Esta obra maestra de Zweig es de las que hacen época. Y cayó en las manos adecuadas. Max Ophüls, el director judío exiliado en Hollywood (como tantos otros) y de nombre real Maximillian Oppenheimer, asumió la dirección con Joan Fontaine como protagonista y el compositor ruso Daniele Amfitheatrof como director musical (atención al pedazo de apellido: “anfiteatro”). A destacar que la Fontaine está que se sale, en un papel que abarca unos veinte años: desde los quince que debe de tener ella cuando lo ve a él por primera vez, enamorándose de manera enfermiza en el acto, hasta su muerte años después.
El guión se distancia bastante de la novela, aunque con criterio.

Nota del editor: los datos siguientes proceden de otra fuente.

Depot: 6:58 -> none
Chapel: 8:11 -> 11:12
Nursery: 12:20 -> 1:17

Él ya no es un escritor sino un pianista, igualmente mujeriego, que se pasa el día tocando Chopin, lo que hace que la melancolía que transmite la obra se dispare hasta el infinito, si no más allá. Para más inri, el guionista le puso Stefan de nombre, seguro que en homenaje al autor austrohúngaro. Por otro lado, es notable el cambio introducido en el personaje masculino, el pianista. La cinta comienza cuando él planea huir con nocturnidad y alevosía de un duelo que le comportará una muerte segura al amanecer. Entonces su criado le entrega la carta de la desconocida y, mientras la lee y descubre todo el dolor que su comportamiento desordenado ha causado en ella, pasan las pocas horas que tenía de margen para huir y llega el momento de dar la cara por honor. La película termina con él dirigiéndose a la cita mortal con el destino, asumiendo que si por fin da la cara y deja de exhibir un comportamiento gallináceo, la redención llegará a través del sacrificio.

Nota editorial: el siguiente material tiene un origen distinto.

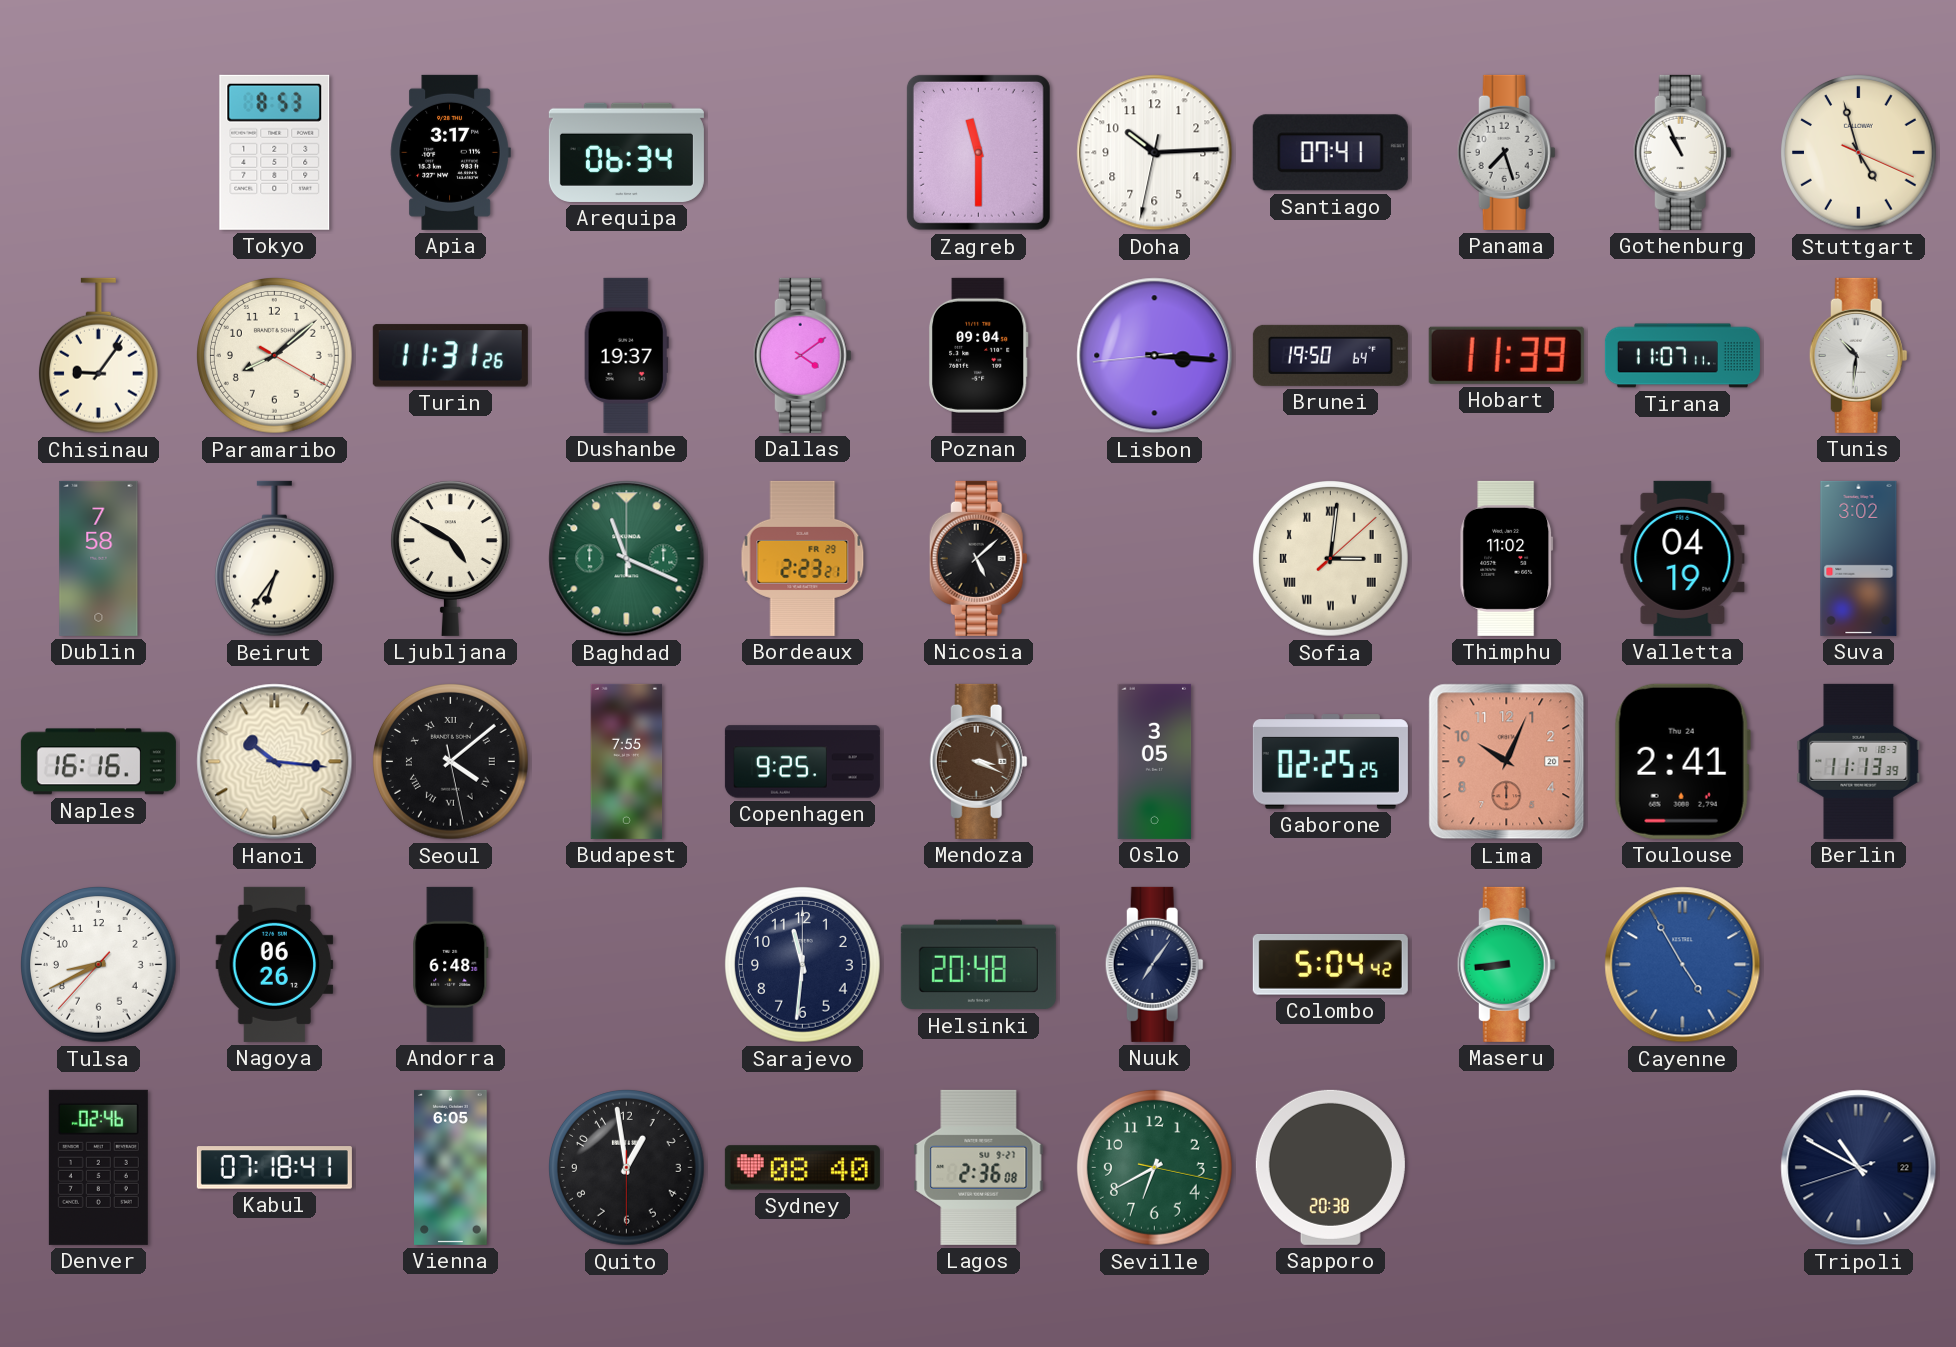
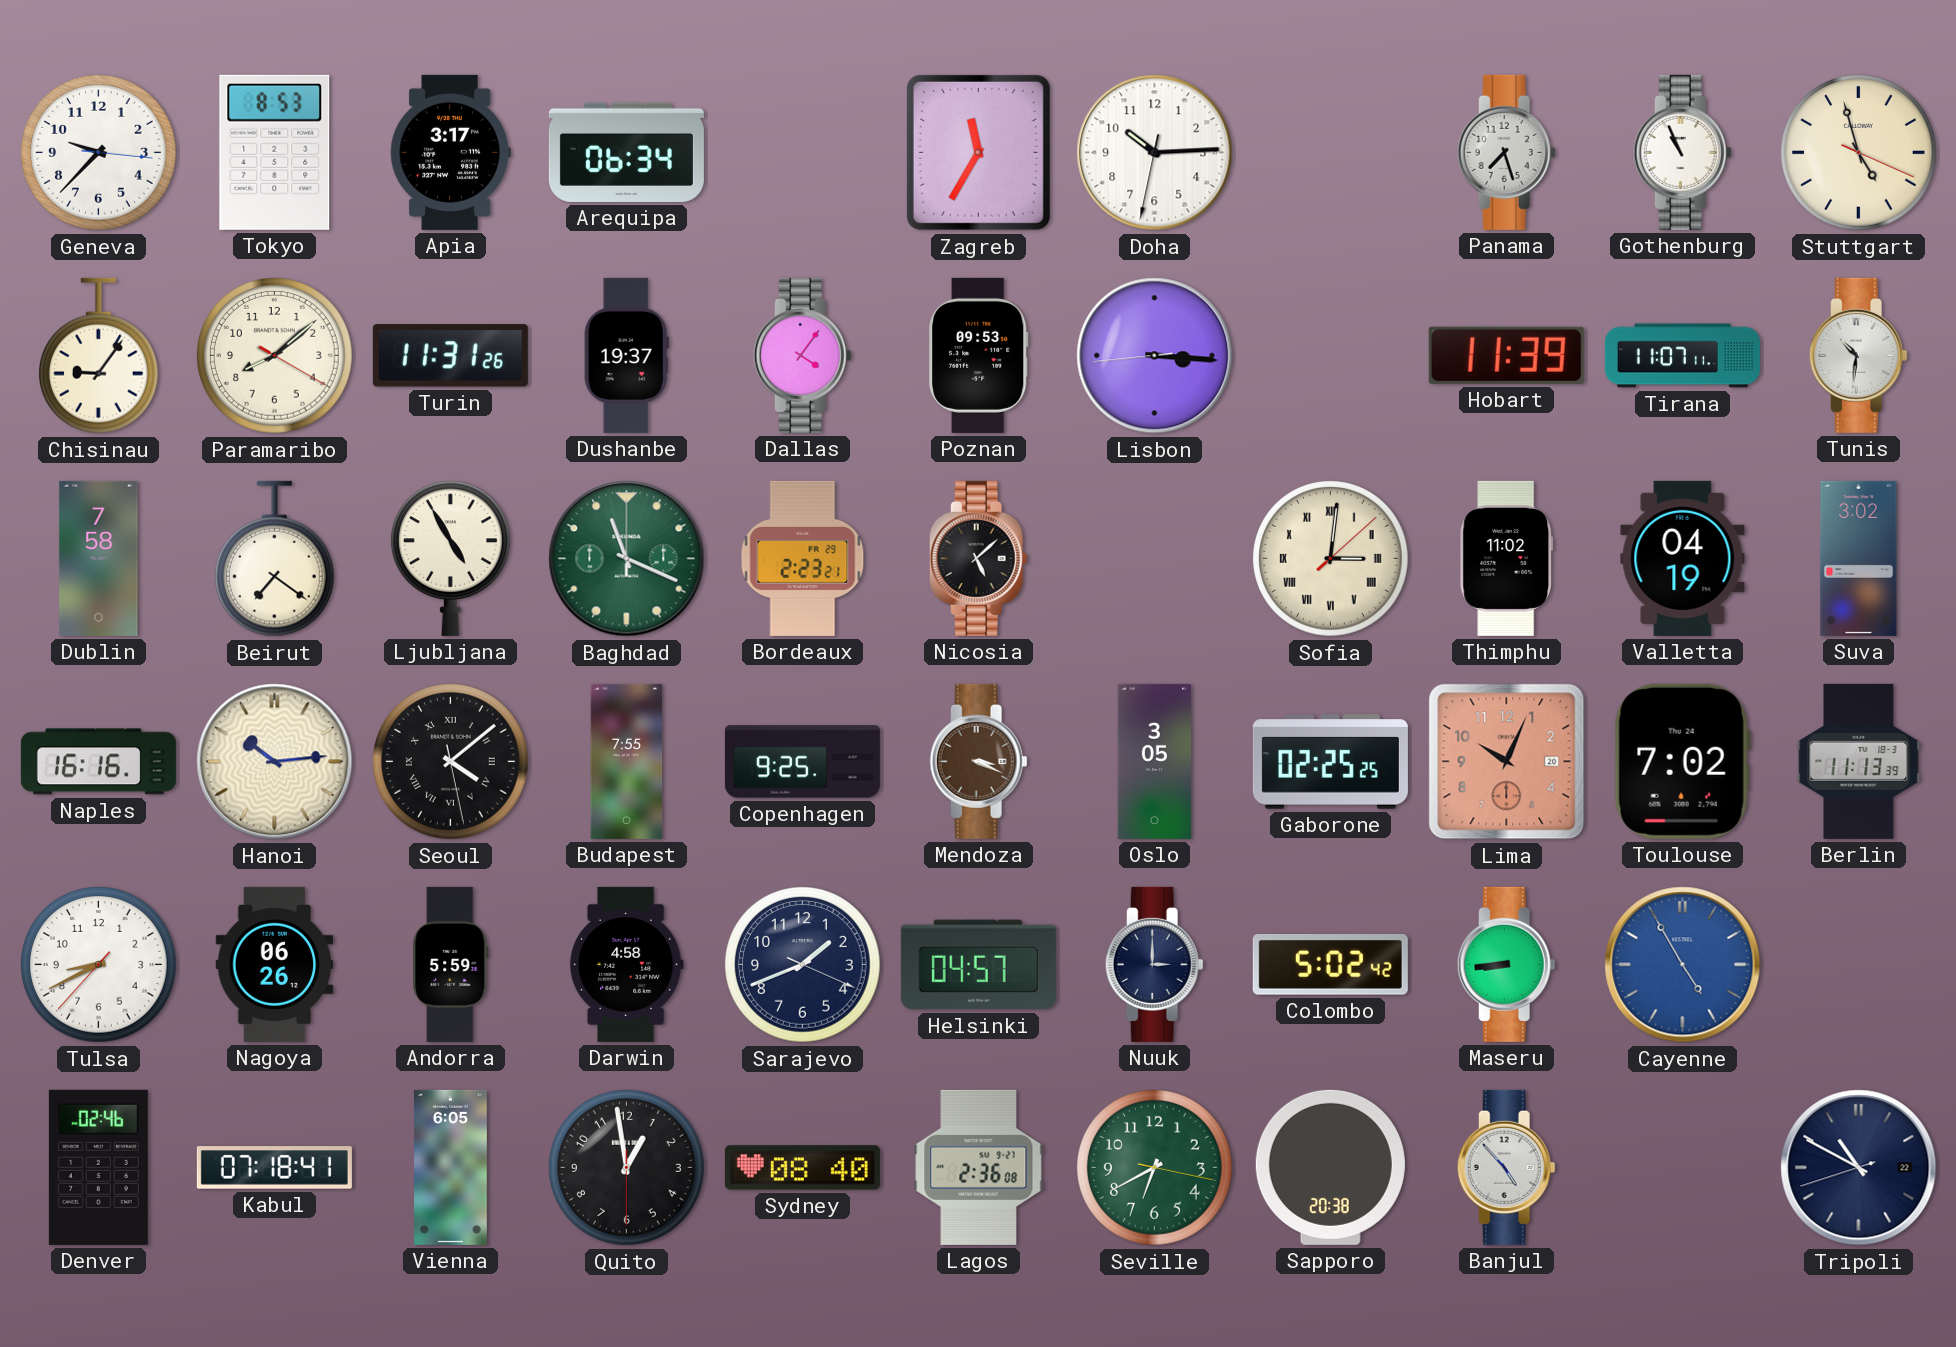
Geneva: none -> 9:37
Zagreb: 11:30 -> 11:35
Santiago: 07:41 -> none
Dallas: 4:09 -> 4:06
Poznan: 09:04 -> 09:53
Brunei: 19:50 -> none
Beirut: 6:36 -> 7:21
Ljubljana: 4:50 -> 4:55
Hanoi: 10:16 -> 10:14
Toulouse: 2:41 -> 7:02
Andorra: 6:48 -> 5:59
Darwin: none -> 4:58
Sarajevo: 11:31 -> 1:41
Helsinki: 20:48 -> 04:57
Nuuk: 7:06 -> 3:00
Colombo: 5:04 -> 5:02
Banjul: none -> 4:53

Se han hecho más versiones de esta obra, pero no las he visto. Una árabe egipcia rodada en 1963 (pagaría por verla), otra coreana de 1969 (pagaría más, incluso) y una francesa en formato televisivo de 2001, con la bella Irène Jacob.
Así que, como me obligan a pagar esa basura llamada televisión pública española, aprovecho para pedir que dejen de emitir aberraciones y proyecten estas tres cintas, a ser posible en versión original subtitulada. Estoy harto de que doblen.
Entrada clasificada como: Literatura y cine, Recomendaciones literarias


3 comentarios Deja un comentario
1.
Blas de Lezo | 19 de Enero de 2008 a las 20:20 GMT+1
Zweig es un excelente escritor, representante de la alta cultura y exquisita sensibilidad de esa época y de esa generación. Al igual que C. Pavese se le rompìó el alma.
Excelenre recomendación, y me sumo a tu petición de TV. Aunque andan “liaos” con lo de Gallardón y Aguirre. Que por cierto es muy “shakesperiano”, a pesar de que lo mezclen con tendencias políticas,…etc.
2.
Groo | 20 de Enero de 2008 a las 20:38 GMT+1
Prueba con La Mula, ella nunca te abandona.
3.
seleucus | 20 de Enero de 2008 a las 22:06 GMT+1
Supongo que te refieres a bajar estas películas por eMule, porque si no me resultas muy abstracto…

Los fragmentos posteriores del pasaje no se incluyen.